Page layout parsing data:
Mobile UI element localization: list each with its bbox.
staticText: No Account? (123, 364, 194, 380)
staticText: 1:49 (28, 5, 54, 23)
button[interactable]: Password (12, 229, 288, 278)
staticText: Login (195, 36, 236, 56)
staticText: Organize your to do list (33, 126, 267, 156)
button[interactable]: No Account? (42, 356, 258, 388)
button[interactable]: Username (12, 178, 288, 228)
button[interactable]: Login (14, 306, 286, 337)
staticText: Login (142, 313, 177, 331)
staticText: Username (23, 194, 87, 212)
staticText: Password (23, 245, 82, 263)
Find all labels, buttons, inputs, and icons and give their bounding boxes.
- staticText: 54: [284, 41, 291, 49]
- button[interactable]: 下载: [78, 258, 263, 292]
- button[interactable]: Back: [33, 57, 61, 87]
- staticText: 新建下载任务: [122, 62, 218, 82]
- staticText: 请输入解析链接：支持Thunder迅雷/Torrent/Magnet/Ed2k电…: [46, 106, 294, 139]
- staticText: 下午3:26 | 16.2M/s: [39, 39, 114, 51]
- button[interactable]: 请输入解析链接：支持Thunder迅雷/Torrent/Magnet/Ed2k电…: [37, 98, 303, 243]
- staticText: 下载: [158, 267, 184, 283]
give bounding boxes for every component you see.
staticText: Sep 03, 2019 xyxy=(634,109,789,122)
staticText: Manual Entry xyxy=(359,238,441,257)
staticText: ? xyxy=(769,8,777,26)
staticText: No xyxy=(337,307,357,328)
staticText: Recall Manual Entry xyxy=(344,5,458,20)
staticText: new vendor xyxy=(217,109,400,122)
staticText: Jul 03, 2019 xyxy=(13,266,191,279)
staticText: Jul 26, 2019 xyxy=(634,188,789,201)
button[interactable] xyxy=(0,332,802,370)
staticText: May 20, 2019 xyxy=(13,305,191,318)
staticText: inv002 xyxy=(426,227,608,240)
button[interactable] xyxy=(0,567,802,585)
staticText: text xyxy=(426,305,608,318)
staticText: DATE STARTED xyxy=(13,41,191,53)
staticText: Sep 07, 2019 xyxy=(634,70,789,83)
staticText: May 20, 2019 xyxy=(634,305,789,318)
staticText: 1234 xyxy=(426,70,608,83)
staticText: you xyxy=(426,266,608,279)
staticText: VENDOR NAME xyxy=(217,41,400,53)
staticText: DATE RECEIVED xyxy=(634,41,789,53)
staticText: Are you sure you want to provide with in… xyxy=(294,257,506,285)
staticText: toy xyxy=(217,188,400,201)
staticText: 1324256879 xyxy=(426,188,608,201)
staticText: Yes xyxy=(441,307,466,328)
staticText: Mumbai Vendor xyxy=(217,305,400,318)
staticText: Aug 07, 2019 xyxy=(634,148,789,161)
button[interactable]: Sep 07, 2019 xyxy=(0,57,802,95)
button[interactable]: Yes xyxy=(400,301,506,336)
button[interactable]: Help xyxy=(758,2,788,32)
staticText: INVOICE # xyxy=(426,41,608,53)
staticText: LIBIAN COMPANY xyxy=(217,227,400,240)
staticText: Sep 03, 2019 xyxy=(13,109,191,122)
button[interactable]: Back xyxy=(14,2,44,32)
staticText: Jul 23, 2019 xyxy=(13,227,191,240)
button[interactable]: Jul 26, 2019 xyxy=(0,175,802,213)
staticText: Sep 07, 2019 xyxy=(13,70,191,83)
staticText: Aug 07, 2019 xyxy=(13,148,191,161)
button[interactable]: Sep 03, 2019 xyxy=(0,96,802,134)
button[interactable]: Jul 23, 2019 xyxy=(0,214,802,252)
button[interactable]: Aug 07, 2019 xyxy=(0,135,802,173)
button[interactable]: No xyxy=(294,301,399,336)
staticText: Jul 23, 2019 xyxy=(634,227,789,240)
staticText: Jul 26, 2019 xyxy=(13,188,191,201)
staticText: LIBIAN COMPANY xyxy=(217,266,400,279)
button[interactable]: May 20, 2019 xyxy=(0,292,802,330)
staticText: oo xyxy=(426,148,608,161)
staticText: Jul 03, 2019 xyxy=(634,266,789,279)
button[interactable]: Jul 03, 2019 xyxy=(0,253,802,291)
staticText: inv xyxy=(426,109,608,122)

WORK TO COMPLETE:
Nothing but a number is expected: the count of lines in the data that include the word "COMPANY".

SOLUTION TO THE EXERCISE:
2